Thyroid scintigraphy is the only technique that determines the functional status of a nodule. Authoritative guidelines by the American Thyroid Association (ATA), American Association of Clinical Endocrinologists (AACE), American College of Endocrinology (ACE) and the Associazione Medici Endocrinologi (AME)—AACE/ACE/AME Task force of thyroid nodules—recommend scintigraphy in patients with thyroid nodules only if the serum thyrotropin (thyroid-stimulating hormone or TSH) is undetectable or below the lower reference limit. In addition, a thyroid scan may also be considered in multinodular glands to detect functional autonomy, which is most common in iodine-deficient areas.[11,12] Indeed, the prevalence of AFTNs with normal TSH does not prove negligible.[13–15]

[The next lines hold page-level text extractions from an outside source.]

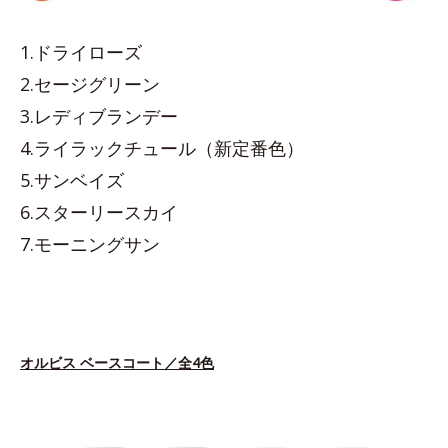
1.ドライローズ
2.セージグリーン
3.レディブランデー
4.ライラックチュール（新定番色）
5.サンベイズ
6.スターリースカイ
7.モーニングサン
オルビス ベースコート／全4色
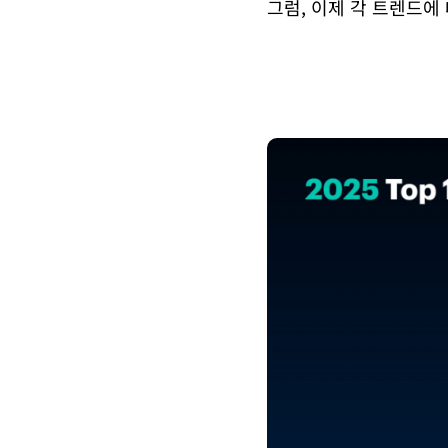
그럼, 이제 각 트렌드에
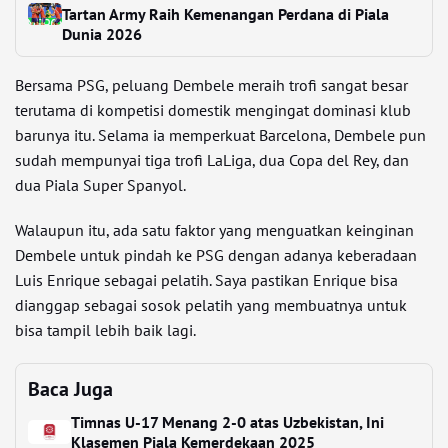
Tartan Army Raih Kemenangan Perdana di Piala
Dunia 2026
Bersama PSG, peluang Dembele meraih trofi sangat besar
terutama di kompetisi domestik mengingat dominasi klub
barunya itu. Selama ia memperkuat Barcelona, Dembele pun
sudah mempunyai tiga trofi LaLiga, dua Copa del Rey, dan
dua Piala Super Spanyol.
Walaupun itu, ada satu faktor yang menguatkan keinginan
Dembele untuk pindah ke PSG dengan adanya keberadaan
Luis Enrique sebagai pelatih. Saya pastikan Enrique bisa
dianggap sebagai sosok pelatih yang membuatnya untuk
bisa tampil lebih baik lagi.
Baca Juga
Timnas U-17 Menang 2-0 atas Uzbekistan, Ini
Klasemen Piala Kemerdekaan 2025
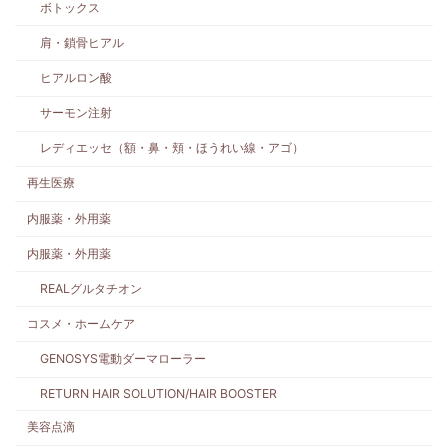
ボトックス
肩・鎖骨ヒアル
ヒアルロン酸
サーモン注射
レディエッセ（額・鼻・頬・ほうれい線・アゴ）
再生医療
内服薬・外用薬
内服薬・外用薬
REALグルタチオン
コスメ・ホームケア
GENOSYS電動ダーマローラー
RETURN HAIR SOLUTION/HAIR BOOSTER
美容点滴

Therefore, it is reasonable to deduce that the absence of thyroid scintigraphy in treating a patient with a thyroid nodule and a normal TSH level can lead to undetected AFTNs being subjected to FNA.

In addition, a previous personal observation showed a significant number of patients with AFTNs among those with serum TSH ≤ 1.5 mIU/L.

The aim of this study was to evaluate whether thyroid scintigraphy would alter the clinical management of patients referred for FNA.